Sandbank village braai
It was just a perfect day in every respect (...drink sangria in the park, and later, when it gets dark, a movie too - Lou Reed); blue with white sky vistas, unusual for Hong Kong - booming heat, and a very lazy very warm sea. The bottom of the bay is close to flat, so although they look a long way out in this pic, both Oscar and Aiden can stand where they are and have the water come up to just above their belly buttons. But because it was spring, it turned and came in again with surprising speed and the last bits were going onto the portable braai just as the water was knocking on the door. 15 minutes later we were all carrying bits and pieces and wading back to the jetty. The problem with a sea so calm is that it lacks the energy of waves. This in turn means that you have to provide that energy if the guys want a bit of boogy board action, which they invariably do. Fortunately some of the older kids think towing is quite a blast, so there are others keen to play this role. Oscar Arro made a very significant contribution in this regard; without it the whole thing would have been a touch exhausting.

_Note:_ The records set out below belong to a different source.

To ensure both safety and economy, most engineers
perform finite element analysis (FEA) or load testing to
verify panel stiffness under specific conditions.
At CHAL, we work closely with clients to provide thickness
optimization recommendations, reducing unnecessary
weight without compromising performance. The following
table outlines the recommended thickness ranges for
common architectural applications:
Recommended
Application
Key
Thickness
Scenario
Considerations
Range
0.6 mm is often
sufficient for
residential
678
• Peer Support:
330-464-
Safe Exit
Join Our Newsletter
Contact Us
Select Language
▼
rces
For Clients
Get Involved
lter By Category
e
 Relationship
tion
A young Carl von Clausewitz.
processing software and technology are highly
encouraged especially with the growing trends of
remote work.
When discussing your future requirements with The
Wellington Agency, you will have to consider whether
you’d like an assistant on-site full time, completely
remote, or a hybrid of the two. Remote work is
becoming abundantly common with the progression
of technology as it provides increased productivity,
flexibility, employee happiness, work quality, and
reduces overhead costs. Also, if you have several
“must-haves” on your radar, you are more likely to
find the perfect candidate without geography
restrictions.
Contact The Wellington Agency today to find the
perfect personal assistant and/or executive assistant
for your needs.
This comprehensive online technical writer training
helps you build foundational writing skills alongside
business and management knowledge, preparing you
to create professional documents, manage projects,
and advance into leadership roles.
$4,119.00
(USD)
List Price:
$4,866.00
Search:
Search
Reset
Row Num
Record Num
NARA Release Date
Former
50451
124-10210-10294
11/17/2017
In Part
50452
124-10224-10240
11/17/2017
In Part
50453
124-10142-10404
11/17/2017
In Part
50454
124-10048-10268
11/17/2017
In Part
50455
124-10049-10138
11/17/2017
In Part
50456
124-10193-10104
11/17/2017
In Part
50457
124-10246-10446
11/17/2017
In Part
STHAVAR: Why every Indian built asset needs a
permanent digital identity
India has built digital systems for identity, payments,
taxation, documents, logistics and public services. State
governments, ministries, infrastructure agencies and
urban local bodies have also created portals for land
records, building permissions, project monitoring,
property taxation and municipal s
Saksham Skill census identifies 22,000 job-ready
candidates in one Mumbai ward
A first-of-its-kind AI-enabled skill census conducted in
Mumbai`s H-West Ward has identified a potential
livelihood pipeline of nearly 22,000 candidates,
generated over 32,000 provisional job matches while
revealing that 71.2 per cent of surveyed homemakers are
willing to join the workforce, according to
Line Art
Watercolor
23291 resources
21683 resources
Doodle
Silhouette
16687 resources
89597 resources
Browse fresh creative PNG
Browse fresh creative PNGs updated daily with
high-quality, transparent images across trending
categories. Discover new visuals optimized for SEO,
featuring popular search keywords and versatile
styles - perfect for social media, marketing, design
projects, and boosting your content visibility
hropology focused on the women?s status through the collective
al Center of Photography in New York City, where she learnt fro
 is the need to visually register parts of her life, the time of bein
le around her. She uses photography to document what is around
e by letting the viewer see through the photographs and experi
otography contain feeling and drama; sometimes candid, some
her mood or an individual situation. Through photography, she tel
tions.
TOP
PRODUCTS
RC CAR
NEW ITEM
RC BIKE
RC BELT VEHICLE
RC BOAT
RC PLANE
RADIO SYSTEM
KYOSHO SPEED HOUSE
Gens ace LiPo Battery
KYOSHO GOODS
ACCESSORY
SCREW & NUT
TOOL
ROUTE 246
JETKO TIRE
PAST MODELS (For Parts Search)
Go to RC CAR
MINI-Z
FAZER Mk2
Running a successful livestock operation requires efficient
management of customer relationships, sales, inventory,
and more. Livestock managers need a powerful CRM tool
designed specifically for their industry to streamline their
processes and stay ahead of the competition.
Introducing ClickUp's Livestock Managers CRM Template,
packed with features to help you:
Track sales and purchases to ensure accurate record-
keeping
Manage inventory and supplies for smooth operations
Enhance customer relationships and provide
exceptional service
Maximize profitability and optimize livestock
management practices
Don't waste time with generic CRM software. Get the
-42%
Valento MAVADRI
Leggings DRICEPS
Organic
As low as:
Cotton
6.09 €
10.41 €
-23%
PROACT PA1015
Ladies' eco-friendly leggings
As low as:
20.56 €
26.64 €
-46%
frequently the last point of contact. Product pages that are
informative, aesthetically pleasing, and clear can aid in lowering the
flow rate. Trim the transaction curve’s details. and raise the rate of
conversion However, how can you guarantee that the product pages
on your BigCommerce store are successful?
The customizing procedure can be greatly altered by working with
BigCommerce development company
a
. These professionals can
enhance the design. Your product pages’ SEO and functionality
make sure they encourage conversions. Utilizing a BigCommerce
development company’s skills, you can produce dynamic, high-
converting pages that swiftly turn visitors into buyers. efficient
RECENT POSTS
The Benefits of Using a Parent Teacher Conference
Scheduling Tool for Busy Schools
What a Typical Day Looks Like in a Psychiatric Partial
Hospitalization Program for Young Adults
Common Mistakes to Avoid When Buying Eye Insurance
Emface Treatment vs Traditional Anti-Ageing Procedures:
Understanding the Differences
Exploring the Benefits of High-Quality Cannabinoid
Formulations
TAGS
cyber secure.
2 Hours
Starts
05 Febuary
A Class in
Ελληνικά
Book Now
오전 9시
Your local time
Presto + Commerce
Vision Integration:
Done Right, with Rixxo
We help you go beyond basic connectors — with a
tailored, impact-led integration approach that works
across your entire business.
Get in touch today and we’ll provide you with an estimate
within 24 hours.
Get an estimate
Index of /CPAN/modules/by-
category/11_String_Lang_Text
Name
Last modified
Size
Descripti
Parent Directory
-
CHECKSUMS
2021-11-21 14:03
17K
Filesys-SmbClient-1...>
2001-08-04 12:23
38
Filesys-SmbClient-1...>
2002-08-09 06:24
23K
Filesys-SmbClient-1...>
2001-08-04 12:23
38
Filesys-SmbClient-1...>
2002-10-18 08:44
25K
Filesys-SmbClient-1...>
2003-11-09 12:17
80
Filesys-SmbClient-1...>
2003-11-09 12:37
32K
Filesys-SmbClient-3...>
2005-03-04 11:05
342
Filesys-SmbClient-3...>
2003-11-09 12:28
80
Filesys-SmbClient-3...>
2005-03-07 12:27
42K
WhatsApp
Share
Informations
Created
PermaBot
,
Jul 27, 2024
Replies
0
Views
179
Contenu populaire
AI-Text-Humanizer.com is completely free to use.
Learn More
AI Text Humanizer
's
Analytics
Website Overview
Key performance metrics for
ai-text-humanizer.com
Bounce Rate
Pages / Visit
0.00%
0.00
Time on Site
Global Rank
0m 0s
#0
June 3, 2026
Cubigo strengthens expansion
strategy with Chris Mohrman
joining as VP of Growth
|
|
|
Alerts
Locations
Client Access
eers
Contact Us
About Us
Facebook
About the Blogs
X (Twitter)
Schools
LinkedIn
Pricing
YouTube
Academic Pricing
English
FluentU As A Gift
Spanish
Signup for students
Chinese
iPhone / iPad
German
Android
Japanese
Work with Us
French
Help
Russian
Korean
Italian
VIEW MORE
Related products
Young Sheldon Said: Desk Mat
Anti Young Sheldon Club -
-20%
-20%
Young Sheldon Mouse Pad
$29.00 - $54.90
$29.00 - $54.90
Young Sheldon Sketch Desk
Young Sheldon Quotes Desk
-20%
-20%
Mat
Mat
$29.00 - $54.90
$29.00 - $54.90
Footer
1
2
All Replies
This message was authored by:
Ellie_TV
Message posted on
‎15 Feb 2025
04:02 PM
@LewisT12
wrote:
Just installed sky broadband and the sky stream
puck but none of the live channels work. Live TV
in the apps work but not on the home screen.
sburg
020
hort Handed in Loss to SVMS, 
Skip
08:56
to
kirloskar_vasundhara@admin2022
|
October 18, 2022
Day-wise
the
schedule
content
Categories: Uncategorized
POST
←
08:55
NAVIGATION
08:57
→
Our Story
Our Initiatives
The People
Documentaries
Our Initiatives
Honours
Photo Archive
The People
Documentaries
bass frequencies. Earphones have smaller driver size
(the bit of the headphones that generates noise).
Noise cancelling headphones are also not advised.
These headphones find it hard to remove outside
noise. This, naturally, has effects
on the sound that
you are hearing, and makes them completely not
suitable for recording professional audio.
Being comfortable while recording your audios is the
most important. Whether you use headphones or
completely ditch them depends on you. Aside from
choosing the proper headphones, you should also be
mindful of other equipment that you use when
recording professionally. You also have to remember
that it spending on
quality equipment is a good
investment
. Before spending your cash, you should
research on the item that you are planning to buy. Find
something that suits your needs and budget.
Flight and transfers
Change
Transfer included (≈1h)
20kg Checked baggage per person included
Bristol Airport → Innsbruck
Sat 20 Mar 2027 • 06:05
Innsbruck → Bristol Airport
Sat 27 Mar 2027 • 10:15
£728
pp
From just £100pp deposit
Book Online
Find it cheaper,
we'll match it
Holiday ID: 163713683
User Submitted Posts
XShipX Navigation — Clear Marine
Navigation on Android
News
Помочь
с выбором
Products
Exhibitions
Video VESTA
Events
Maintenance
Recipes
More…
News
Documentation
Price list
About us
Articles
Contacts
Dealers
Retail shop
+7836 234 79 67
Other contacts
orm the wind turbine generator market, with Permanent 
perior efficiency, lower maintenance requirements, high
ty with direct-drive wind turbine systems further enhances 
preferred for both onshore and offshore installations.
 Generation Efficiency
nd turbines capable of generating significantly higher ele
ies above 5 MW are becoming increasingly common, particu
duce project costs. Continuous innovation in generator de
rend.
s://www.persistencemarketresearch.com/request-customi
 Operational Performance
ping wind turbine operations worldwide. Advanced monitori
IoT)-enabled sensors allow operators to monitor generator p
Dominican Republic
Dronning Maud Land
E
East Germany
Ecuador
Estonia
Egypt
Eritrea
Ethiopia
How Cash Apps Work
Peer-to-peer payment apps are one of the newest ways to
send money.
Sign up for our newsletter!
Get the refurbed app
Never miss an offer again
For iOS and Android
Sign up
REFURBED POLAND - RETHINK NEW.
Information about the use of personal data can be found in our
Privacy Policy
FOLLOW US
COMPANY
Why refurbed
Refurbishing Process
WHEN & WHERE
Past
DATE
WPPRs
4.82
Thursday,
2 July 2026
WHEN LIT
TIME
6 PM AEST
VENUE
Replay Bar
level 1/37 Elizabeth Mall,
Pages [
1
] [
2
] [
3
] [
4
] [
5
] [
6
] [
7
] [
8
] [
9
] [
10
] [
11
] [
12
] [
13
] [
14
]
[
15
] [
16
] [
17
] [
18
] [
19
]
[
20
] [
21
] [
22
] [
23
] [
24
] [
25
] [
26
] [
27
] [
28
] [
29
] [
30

The photos below are all pretty much the same theme, nice day, fun in the sea.
I took this picture with the last of the days light in the background and Courtney holding the flash.
Below this are the colour versions of the two black and whites in the previous post. I think the one of Aiden popping out of the water is a really nice photo. I like the compositional triangles in the other one too, and the sense of cautious trepidation that it suggests. I think this second one is nicer in black and white than colour. Hope you like them, and are having a fantastic hot time of it in KZN yourself. I was thinking about the Ushaka slides and being there with you, and wondered if you'd been zooming them yourself, of late.